Makoko, a community located in Lagos, Nigeria, houses 150,000 individuals who live in homes just slightly raised above the Lagos Lagoon.
The population in Makoko continues to grow.
Photographer Iwan Baan is fascinated by the ingenious and the unexpected, the rare and miraculous feats of mankind. In a recent series showcased at TED, he captures the surprising homes carved out in underserved communities across the globe, painting a poignant portrait of the resilience of the human spirit.
Finding comfort within the most unexpected places— abandoned buildings, muddied lagoons, and underground dwellings— Baan’s subjects more deeply explore the meaning of the home, family, and community. With the utmost care and meticulous attention to detail, disadvantaged families form thriving communities, pulsating with vitality and character.
The inhabitants of these unusual communities function almost entirely without government aid or interference, using only their own inventive prowess to make a livable space. The lack of resources seems only to fuel the drive to create a beautiful home; in stark contrast to an exterior overtaken with trash bags and a makeshift cow farm next door, a young couple builds a home in Egypt’s Zabaleen, gorgeously ornamented with filigreed, tasseled furnishings and a large wedding photograph.
Throughout each inventive, independent network is a strong sense of community as told through spaces of leisure and worship. In makeshift churches, the people pray; small religious idols sit modestly beside the effects of daily life. In an incomplete elevator shaft, we discover a boisterous basketball game. Baan’s subjects are not victims but brilliant planners and architects, and the work is a testament to their creativity. Ultimately, his lens serves as a warning against the suburban, Levittown “sameness” of our culture and infrastructures, reminding us of the importance of a unique home that realizes our creative potential, a familial space wherein we might derive pride and a strong sense of identity.
The residents have adapted to life on the lagoon and often engage in leisure activities like concerts and live events on the water.
As the government attempts to clear the area with forced evictions, the architect Kunle Adeyemi creates a large school to foster community.
In Egypt, beneath the Mokahattam rocks, the people of Zabaleen support themselves by collecting and recycling the waste products of residences and businesses in Cairo.
The slums of Caracas, Venezuela overtake the city’s rolling hills, housing 70% of its people.
A newlywed couple in Cairo, Egypt lovingly furnishes their home with the means available to them.
The scent of a next-door cow farm wafts in through the walls.
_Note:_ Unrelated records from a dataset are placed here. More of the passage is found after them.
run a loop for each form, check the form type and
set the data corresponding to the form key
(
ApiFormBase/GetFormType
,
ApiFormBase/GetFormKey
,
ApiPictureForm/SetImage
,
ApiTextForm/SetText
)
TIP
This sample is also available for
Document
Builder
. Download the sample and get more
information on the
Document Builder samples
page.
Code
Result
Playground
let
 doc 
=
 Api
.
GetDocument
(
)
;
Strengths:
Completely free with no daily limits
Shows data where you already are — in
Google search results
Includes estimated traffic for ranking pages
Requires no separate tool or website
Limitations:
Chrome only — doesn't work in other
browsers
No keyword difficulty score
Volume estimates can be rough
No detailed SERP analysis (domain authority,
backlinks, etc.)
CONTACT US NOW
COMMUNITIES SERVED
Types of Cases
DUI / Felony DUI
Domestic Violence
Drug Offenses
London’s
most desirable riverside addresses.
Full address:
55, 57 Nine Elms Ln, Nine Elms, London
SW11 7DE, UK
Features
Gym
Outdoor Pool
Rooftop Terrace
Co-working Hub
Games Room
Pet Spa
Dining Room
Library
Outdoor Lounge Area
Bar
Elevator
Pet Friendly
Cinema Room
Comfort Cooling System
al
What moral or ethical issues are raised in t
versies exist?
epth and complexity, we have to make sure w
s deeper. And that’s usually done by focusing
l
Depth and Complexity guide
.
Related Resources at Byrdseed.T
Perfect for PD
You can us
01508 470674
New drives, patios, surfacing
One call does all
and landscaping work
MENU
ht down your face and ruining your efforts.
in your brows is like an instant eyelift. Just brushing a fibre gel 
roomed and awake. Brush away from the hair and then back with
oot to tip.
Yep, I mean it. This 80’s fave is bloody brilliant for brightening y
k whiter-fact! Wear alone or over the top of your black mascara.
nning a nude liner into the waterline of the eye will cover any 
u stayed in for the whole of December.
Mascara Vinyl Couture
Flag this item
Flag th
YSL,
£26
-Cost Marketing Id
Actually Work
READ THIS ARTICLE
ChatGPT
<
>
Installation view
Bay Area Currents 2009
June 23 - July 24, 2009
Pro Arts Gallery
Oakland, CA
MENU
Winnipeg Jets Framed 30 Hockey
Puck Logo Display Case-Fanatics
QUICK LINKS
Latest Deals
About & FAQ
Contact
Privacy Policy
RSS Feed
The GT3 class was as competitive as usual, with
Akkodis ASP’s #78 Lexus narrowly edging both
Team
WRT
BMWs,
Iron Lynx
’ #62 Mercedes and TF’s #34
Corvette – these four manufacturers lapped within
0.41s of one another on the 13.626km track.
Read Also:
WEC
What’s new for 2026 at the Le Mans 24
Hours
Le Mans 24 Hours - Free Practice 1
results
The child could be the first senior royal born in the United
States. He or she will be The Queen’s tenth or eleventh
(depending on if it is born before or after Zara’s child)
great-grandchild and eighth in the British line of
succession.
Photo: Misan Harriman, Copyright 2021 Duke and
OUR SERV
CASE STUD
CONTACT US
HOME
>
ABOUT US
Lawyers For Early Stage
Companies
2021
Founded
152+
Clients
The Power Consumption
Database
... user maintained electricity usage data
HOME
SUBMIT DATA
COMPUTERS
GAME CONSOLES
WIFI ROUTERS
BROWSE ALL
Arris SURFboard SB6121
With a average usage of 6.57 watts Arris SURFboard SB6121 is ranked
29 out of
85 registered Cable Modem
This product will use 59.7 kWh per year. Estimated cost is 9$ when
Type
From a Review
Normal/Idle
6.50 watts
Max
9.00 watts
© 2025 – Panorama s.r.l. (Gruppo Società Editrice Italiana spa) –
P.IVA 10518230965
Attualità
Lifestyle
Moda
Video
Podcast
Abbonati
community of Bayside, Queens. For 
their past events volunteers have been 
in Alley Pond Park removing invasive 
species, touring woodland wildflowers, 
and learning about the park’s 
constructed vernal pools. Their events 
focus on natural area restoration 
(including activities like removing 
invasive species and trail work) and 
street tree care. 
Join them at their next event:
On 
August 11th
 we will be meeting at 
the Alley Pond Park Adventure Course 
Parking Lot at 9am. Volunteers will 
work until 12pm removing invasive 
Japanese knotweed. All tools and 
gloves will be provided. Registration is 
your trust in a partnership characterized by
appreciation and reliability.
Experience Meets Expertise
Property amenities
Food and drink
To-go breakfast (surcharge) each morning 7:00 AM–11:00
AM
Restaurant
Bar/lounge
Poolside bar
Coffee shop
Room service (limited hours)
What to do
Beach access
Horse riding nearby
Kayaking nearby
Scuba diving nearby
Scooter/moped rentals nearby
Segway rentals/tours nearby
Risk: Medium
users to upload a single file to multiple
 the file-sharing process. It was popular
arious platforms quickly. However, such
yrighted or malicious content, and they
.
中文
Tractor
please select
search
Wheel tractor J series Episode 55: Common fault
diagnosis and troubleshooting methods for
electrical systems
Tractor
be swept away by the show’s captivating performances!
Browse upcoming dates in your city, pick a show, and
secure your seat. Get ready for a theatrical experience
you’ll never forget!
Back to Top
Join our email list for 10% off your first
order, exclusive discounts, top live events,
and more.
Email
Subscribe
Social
The Torre David, a 45-story building in Caracas, was left unfinished after its developer died in the 1990s. Today, it serves as a vertical slum, operating like an independent city, complete with grocery stores and barber shops.
The elderly residents occupy the ground floor, as there are no lifts in the tall building.
Holes allow for better airflow and help residents navigate the internal infrastructure of the community.
Every home has a loving, personal touch. Here, newspaper decorates the walls.
The building has its own gym. Here, a man lifts weights made from old elevator hardware.
Living amongst heaps of trash is a normal part of daily life.
Underground dwellings, called yaodongs, spread across the Shanxi, Gansu, and Henan provinces in China. Carved out of relatively soft soil, they house approximately 40 million individuals.
Communities chip in to help farmers build yaodongs, which cost next to nothing to make and maintain.